The experience was a far cry from almost every interaction a relative of mine has had with British hospitals in recent years. In the UK, it has become far from unusual for people in urgent need of attention to be made to wait for hours for treatment or left to languish on hospital floors due to a lack of beds and rooms.
I am under no illusions that there are imperfections in the Taiwanese health care system. Doctors here have an almost zealous desire to prescribe medications with little connection to the symptoms being experienced (“Have a sore toe? Here’s something to help you sleep”), and undoubtedly, more problems will arise as the country’s population gets older and older.

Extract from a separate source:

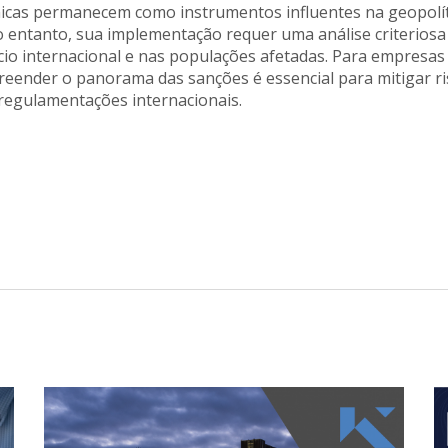
icas permanecem como instrumentos influentes na geopolít
entanto, sua implementação requer uma análise criteriosa 
io internacional e nas populações afetadas. Para empresa
eender o panorama das sanções é essencial para mitigar ri
egulamentações internacionais.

But every time I visit a doctor’s surgery or hospital in Taiwan, I feel like Yeltsin staring at those ice pops. The belief embedded in the modern British worldview — that a publicly funded health care system is the only reasonable option—evaporates when confronted with the efficiency, quality, and cost-effectiveness of the Taiwanese insurance-based one.
So, as some are beginning to advocate for reform to National Health Insurance (NHI), it should be appreciated how excellent health care in Taiwan is. Just as those American shoppers at Randall’s grocery store in 1989 probably took the fully stocked shelves for granted, many Taiwanese may not realize how poor the quality of health care in other affluent countries can be. Sometimes, it requires an outsider to tell you just how good you have it.
(This piece reflects the author's opinion, and does not represent the opinion of CommonWealth Magazine.)
About the author:

Harry Jenkins is a writer, commentator, and formerly an English editor of Live magazine. Before moving to Taiwan, he worked in the British Houses of Parliament, handling policy related to foreign affairs, immigration, the COVID-19 pandemic, and much more.